Wednesday, October 14, 2009

"innocent encounters of the voyeuristic kind"



italian philosopher antonio gramsci argued that we're socialized to behave as though there's an authority in a tower somewhere, watching us. imagine being in a prison yard. the feeling that we're being watched, keeps us in line. (i think that's from the prison notebooks.) in 'watching me watching you' (straight outta october's monde diplomatique) miyase christensen argues that we are obsessed with watching each other. with technology, our paranoia is no longer centered around some disembodied eye on high. it's us. we're the eye. we're not only ogling our neighbors. by facebook-ing, tweeting, and linking in our every move, we're offering ourselves up to be ogled in return. she says social networking satisfies--get this--'our latent desire for brother-to-brother fraternal gazing, or innocent encounters of the voyeuristic kind.'

oh my. that phrase makes me want to dry hump something. if only it were innocent. if only it were just watching. it's more like policing.

for example, last week when president obama was awarded a nobel peace prize, prominent professor melissa harris-lacewell updates her facebook status thus: 'i love my president, but he ain't no desmond tutu'. this bothered me. it's cute and pithy and in saying it, she's doing her job as a pundit: expressing her views in a soundbite-worthy... well... bite. but as a political science professor at princeton, no less, it's incredibly lazy as far as critiques go. via twitter, i asked her why she'd make that comparison. both men are black. both men have now won a nobel. that's where the comparisons end. tutu is a clergyman who never held office. makes the whole 'peace' thing a lot less complicado, no?? anyway, the good professor gave me some bullshit answer about how she met tutu, and tutu loves obama, and so that's why she made the comparison.

that's when i felt my ears heat up. seriously, did she think she was talking to a rookie? what kind of non-answer is that? how could a princeton professor be so irresponsible and what's more, inaccurate? that's like comparing gore to kissinger, which we wouldn't do. i was about to declare all out twitter war when i stopped myself.

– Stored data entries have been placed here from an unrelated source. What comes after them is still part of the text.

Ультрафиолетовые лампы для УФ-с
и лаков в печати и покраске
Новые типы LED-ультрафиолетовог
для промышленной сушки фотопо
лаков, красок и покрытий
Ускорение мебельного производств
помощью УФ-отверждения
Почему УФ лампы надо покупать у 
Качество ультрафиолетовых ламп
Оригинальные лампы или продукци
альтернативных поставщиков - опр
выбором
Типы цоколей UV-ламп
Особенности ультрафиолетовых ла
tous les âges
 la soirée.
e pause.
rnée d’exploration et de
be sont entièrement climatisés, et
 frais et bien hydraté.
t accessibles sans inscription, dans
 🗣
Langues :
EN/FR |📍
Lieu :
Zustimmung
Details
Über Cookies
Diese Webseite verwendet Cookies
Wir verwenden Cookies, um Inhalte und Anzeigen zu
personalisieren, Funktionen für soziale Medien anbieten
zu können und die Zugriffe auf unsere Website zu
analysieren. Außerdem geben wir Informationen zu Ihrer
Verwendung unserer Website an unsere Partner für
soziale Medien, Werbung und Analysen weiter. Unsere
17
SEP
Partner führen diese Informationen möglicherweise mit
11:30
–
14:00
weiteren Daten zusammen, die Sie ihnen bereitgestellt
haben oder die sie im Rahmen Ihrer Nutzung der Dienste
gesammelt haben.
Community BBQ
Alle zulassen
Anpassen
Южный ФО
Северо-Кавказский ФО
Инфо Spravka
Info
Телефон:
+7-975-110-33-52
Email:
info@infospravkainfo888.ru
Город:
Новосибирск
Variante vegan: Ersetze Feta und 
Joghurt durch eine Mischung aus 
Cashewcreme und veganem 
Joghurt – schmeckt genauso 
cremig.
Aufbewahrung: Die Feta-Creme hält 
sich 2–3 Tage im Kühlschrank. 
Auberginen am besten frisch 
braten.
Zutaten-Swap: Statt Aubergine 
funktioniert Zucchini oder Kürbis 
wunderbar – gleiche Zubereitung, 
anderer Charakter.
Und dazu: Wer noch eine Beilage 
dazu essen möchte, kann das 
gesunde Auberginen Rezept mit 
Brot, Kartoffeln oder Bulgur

i'm not professor harris-lacewell's friend on facebook. her comment came to me through a series of retweets. i had been eavesdropping on her 'private' conversation. does she not have a right, on her own facebook wall, when she's not in the classroom or on msnbc, to say whatever the hell she wants? or should she pay the price for the public nature of her career, and the fact that she has offered herself up to be surveilled? oh, sticky sticky stuff.

sticky enough for me to wonder what gramsci would say about all this 'watchin' you watchin' me' business. what would he have said of the death of derrion albert, broadcast on youtube? about the fact that the ever intensifying brother-to-brother gaze (not to mention video phones and handy flip cams) didn't stop four young men from beating a schoolmate to death in broad daylight?

this brings me to brice taton. the young french tourist beaten to death in belgrade only days before albert met a similar demise. outraged, serbs took to the streets on october 1st to protest the recent spate of (organized?) right wing violence towards 'liberalizing' left wing forces (read: gays and europeans. right wings are the same everywhere, ain't they?) my serb said he marched. so, bored the other day, i logged on to youtube to spy on some video of the event. i just wanted to get a feel for what it was like, how many people attended, and how somber the atmosphere.

somewhere around lennon's 'nothing to kill or die for', there he is, my serb, head and shoulders above everyone else, through some random person's lens. you can imagine me being like, 'what the hell!!' and rewinding. then rewinding again to make sure he's not hugged up on or holding hands with some random chick. of course he wasn't. of course, then i felt bad for even thinking it, and subsequently being unable to resist the urge check. but you know what? whatever, i'm human. watching, it seems, is what we do.